* **EXERCISE INSTRUCTIONS**: Each entry needs to be reproduced verbatim.
───── PROVIDED DATA ─────
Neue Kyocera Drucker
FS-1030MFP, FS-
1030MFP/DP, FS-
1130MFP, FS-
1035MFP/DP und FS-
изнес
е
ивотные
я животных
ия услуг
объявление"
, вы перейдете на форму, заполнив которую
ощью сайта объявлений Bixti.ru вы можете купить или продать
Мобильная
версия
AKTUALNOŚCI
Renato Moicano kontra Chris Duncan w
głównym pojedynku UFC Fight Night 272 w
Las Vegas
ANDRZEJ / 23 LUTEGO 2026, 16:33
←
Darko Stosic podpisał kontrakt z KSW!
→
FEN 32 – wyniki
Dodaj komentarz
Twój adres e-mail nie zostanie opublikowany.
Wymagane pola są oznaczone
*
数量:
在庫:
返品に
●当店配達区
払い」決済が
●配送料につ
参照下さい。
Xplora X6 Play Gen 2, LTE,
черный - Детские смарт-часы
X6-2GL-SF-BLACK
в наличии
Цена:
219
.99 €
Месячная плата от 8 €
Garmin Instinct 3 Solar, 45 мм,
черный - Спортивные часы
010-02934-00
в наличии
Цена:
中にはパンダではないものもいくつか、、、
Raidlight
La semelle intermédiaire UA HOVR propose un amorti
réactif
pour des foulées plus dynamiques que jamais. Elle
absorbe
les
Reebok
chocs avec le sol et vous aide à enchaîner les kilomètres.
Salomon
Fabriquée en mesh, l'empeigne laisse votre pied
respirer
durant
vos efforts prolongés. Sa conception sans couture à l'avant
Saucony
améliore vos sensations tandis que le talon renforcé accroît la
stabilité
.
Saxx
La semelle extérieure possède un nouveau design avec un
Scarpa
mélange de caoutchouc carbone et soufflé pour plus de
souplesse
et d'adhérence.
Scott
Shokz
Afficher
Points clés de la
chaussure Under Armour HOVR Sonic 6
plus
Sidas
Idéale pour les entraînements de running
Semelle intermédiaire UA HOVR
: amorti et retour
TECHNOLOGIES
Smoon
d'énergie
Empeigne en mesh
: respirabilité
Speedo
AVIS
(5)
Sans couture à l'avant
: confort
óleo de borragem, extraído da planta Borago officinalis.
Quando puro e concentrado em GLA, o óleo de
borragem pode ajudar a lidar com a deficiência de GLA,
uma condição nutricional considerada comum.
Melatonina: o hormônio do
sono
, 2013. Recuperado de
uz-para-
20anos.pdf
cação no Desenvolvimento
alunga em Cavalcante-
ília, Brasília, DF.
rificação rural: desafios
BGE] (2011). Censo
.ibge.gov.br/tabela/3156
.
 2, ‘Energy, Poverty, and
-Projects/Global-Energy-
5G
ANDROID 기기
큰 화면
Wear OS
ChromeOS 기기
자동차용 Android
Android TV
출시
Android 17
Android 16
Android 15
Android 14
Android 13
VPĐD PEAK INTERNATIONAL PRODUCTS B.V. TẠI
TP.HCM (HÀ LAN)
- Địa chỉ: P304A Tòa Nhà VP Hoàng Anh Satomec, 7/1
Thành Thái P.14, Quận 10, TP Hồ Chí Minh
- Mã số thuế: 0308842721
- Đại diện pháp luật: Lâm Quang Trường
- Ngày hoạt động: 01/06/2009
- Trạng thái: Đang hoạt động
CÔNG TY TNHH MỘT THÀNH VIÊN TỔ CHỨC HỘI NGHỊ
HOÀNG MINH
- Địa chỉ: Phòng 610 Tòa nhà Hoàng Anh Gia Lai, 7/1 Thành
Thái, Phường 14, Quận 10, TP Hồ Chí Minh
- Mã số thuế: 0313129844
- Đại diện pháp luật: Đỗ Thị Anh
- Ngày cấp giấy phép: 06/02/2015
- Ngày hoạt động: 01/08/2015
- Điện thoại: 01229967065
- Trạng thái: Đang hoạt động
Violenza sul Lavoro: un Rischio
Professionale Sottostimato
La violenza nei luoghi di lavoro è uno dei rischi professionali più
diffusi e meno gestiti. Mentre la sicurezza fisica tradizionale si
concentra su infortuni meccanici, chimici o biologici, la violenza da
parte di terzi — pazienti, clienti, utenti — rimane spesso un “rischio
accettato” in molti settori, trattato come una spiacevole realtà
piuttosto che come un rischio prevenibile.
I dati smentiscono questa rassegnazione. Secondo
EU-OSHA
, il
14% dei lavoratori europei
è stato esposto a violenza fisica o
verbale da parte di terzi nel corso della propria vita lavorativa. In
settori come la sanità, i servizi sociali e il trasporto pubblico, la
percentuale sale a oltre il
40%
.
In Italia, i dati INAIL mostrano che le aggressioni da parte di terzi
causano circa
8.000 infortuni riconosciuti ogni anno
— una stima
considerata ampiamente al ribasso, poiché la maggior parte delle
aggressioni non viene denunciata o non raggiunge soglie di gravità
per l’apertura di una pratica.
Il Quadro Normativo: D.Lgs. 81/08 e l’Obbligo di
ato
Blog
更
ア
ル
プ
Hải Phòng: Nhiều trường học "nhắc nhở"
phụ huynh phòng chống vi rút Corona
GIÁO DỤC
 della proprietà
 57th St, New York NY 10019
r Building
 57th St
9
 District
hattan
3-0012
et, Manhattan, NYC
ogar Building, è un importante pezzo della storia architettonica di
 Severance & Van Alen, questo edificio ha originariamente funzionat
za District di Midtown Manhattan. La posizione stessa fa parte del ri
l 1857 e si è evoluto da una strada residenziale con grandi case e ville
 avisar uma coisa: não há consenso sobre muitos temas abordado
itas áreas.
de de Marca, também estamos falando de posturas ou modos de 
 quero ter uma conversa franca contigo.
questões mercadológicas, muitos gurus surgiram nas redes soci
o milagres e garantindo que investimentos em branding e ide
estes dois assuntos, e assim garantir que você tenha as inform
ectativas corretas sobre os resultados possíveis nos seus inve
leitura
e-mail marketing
─────
* **SOLUTION**:
Neue Kyocera Drucker
FS-1030MFP, FS-
1030MFP/DP, FS-
1130MFP, FS-
1035MFP/DP und FS-
изнес
е
ивотные
я животных
ия услуг
объявление"
, вы перейдете на форму, заполнив которую
ощью сайта объявлений Bixti.ru вы можете купить или продать
Мобильная
версия
AKTUALNOŚCI
Renato Moicano kontra Chris Duncan w
głównym pojedynku UFC Fight Night 272 w
Las Vegas
ANDRZEJ / 23 LUTEGO 2026, 16:33
←
Darko Stosic podpisał kontrakt z KSW!
→
FEN 32 – wyniki
Dodaj komentarz
Twój adres e-mail nie zostanie opublikowany.
Wymagane pola są oznaczone
*
数量:
在庫:
返品に
●当店配達区
払い」決済が
●配送料につ
参照下さい。
Xplora X6 Play Gen 2, LTE,
черный - Детские смарт-часы
X6-2GL-SF-BLACK
в наличии
Цена:
219
.99 €
Месячная плата от 8 €
Garmin Instinct 3 Solar, 45 мм,
черный - Спортивные часы
010-02934-00
в наличии
Цена:
中にはパンダではないものもいくつか、、、
Raidlight
La semelle intermédiaire UA HOVR propose un amorti
réactif
pour des foulées plus dynamiques que jamais. Elle
absorbe
les
Reebok
chocs avec le sol et vous aide à enchaîner les kilomètres.
Salomon
Fabriquée en mesh, l'empeigne laisse votre pied
respirer
durant
vos efforts prolongés. Sa conception sans couture à l'avant
Saucony
améliore vos sensations tandis que le talon renforcé accroît la
stabilité
.
Saxx
La semelle extérieure possède un nouveau design avec un
Scarpa
mélange de caoutchouc carbone et soufflé pour plus de
souplesse
et d'adhérence.
Scott
Shokz
Afficher
Points clés de la
chaussure Under Armour HOVR Sonic 6
plus
Sidas
Idéale pour les entraînements de running
Semelle intermédiaire UA HOVR
: amorti et retour
TECHNOLOGIES
Smoon
d'énergie
Empeigne en mesh
: respirabilité
Speedo
AVIS
(5)
Sans couture à l'avant
: confort
óleo de borragem, extraído da planta Borago officinalis.
Quando puro e concentrado em GLA, o óleo de
borragem pode ajudar a lidar com a deficiência de GLA,
uma condição nutricional considerada comum.
Melatonina: o hormônio do
sono
, 2013. Recuperado de
uz-para-
20anos.pdf
cação no Desenvolvimento
alunga em Cavalcante-
ília, Brasília, DF.
rificação rural: desafios
BGE] (2011). Censo
.ibge.gov.br/tabela/3156
.
 2, ‘Energy, Poverty, and
-Projects/Global-Energy-
5G
ANDROID 기기
큰 화면
Wear OS
ChromeOS 기기
자동차용 Android
Android TV
출시
Android 17
Android 16
Android 15
Android 14
Android 13
VPĐD PEAK INTERNATIONAL PRODUCTS B.V. TẠI
TP.HCM (HÀ LAN)
- Địa chỉ: P304A Tòa Nhà VP Hoàng Anh Satomec, 7/1
Thành Thái P.14, Quận 10, TP Hồ Chí Minh
- Mã số thuế: 0308842721
- Đại diện pháp luật: Lâm Quang Trường
- Ngày hoạt động: 01/06/2009
- Trạng thái: Đang hoạt động
CÔNG TY TNHH MỘT THÀNH VIÊN TỔ CHỨC HỘI NGHỊ
HOÀNG MINH
- Địa chỉ: Phòng 610 Tòa nhà Hoàng Anh Gia Lai, 7/1 Thành
Thái, Phường 14, Quận 10, TP Hồ Chí Minh
- Mã số thuế: 0313129844
- Đại diện pháp luật: Đỗ Thị Anh
- Ngày cấp giấy phép: 06/02/2015
- Ngày hoạt động: 01/08/2015
- Điện thoại: 01229967065
- Trạng thái: Đang hoạt động
Violenza sul Lavoro: un Rischio
Professionale Sottostimato
La violenza nei luoghi di lavoro è uno dei rischi professionali più
diffusi e meno gestiti. Mentre la sicurezza fisica tradizionale si
concentra su infortuni meccanici, chimici o biologici, la violenza da
parte di terzi — pazienti, clienti, utenti — rimane spesso un “rischio
accettato” in molti settori, trattato come una spiacevole realtà
piuttosto che come un rischio prevenibile.
I dati smentiscono questa rassegnazione. Secondo
EU-OSHA
, il
14% dei lavoratori europei
è stato esposto a violenza fisica o
verbale da parte di terzi nel corso della propria vita lavorativa. In
settori come la sanità, i servizi sociali e il trasporto pubblico, la
percentuale sale a oltre il
40%
.
In Italia, i dati INAIL mostrano che le aggressioni da parte di terzi
causano circa
8.000 infortuni riconosciuti ogni anno
— una stima
considerata ampiamente al ribasso, poiché la maggior parte delle
aggressioni non viene denunciata o non raggiunge soglie di gravità
per l’apertura di una pratica.
Il Quadro Normativo: D.Lgs. 81/08 e l’Obbligo di
ato
Blog
更
ア
ル
プ
Hải Phòng: Nhiều trường học "nhắc nhở"
phụ huynh phòng chống vi rút Corona
GIÁO DỤC
 della proprietà
 57th St, New York NY 10019
r Building
 57th St
9
 District
hattan
3-0012
et, Manhattan, NYC
ogar Building, è un importante pezzo della storia architettonica di
 Severance & Van Alen, questo edificio ha originariamente funzionat
za District di Midtown Manhattan. La posizione stessa fa parte del ri
l 1857 e si è evoluto da una strada residenziale con grandi case e ville
 avisar uma coisa: não há consenso sobre muitos temas abordado
itas áreas.
de de Marca, também estamos falando de posturas ou modos de 
 quero ter uma conversa franca contigo.
questões mercadológicas, muitos gurus surgiram nas redes soci
o milagres e garantindo que investimentos em branding e ide
estes dois assuntos, e assim garantir que você tenha as inform
ectativas corretas sobre os resultados possíveis nos seus inve
leitura
e-mail marketing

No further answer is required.